Today we release our final report in the Food Loss and Waste (FLW) series at an event with Min Simmonds hosted by New Zealand Food Waste Champions.

An astonishing 40% of food produced globally is wasted each year. In our last major project, we have been exploring why this is the case and what we can do about it in our context in Aotearoa, writing five reports along the way (which are available here). Today, with thanks to host New Zealand Food Waste Champions (NZFWC), we released the final two reports which focus on food loss and waste prevention and summarise the series respectively.

Guided by more than 500 experts and stakeholders across the motu, we have made 26 recommendations to the government. Addressing the social, environmental, and economic costs of lost and wasted food will require a coordinated effort from a broader set of stakeholders so we were delighted to be able to release the report at an NZFWC event with representatives of more than 50 of New Zealand’s large food businesses.

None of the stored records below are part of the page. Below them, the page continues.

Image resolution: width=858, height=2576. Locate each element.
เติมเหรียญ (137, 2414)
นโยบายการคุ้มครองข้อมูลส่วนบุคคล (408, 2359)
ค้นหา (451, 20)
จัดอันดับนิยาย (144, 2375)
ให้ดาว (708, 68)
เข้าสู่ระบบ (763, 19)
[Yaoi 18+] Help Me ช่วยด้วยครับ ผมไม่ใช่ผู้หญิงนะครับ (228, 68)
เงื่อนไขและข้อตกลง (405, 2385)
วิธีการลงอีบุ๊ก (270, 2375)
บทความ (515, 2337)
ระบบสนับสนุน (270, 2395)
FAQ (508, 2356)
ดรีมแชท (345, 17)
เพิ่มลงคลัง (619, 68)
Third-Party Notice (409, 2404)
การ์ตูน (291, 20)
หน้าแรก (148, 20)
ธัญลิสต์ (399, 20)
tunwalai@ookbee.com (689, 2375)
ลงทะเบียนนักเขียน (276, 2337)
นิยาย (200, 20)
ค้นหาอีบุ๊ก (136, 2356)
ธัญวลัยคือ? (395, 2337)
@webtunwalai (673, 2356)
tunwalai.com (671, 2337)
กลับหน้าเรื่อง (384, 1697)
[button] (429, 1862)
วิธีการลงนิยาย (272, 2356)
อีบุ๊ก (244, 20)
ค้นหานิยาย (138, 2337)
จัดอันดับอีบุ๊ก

Our key message is the importance of taking a system-wide view of the issue. Food loss and waste happen at all stages of the food supply chain, from paddock to plate, requiring diverse solutions that drive change within sectors and at a systems level. Consumers have an important role to play, but more needs to be done to understand how decisions across the wider supply chain influence food waste at all stages.

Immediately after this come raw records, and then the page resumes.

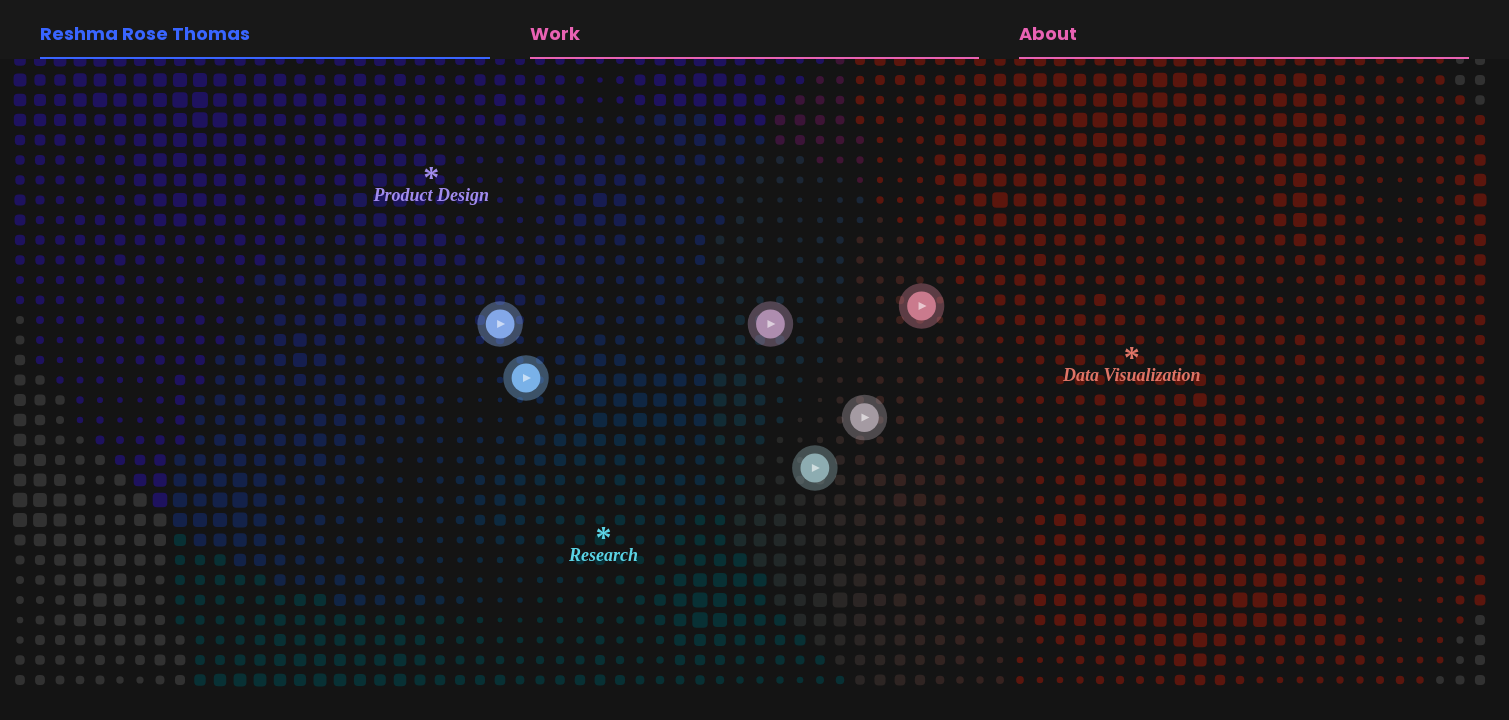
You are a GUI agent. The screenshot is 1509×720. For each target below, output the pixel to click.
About (1048, 33)
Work (555, 33)
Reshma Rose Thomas (145, 33)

As we lay out in our vision, we believe avoidable food waste can be prevented and unavoidable food waste can be used sustainably. Throughout this mahi, we have encountered people and businesses doing amazing work to prevent, redistribute, and transform wasted food, driven by innovative business models, a strong social mission, and creative application of existing and cutting edge technologies. With a strategic approach, these efforts can be coordinated and translated into a more sustainable food system with minimal lost and waste food.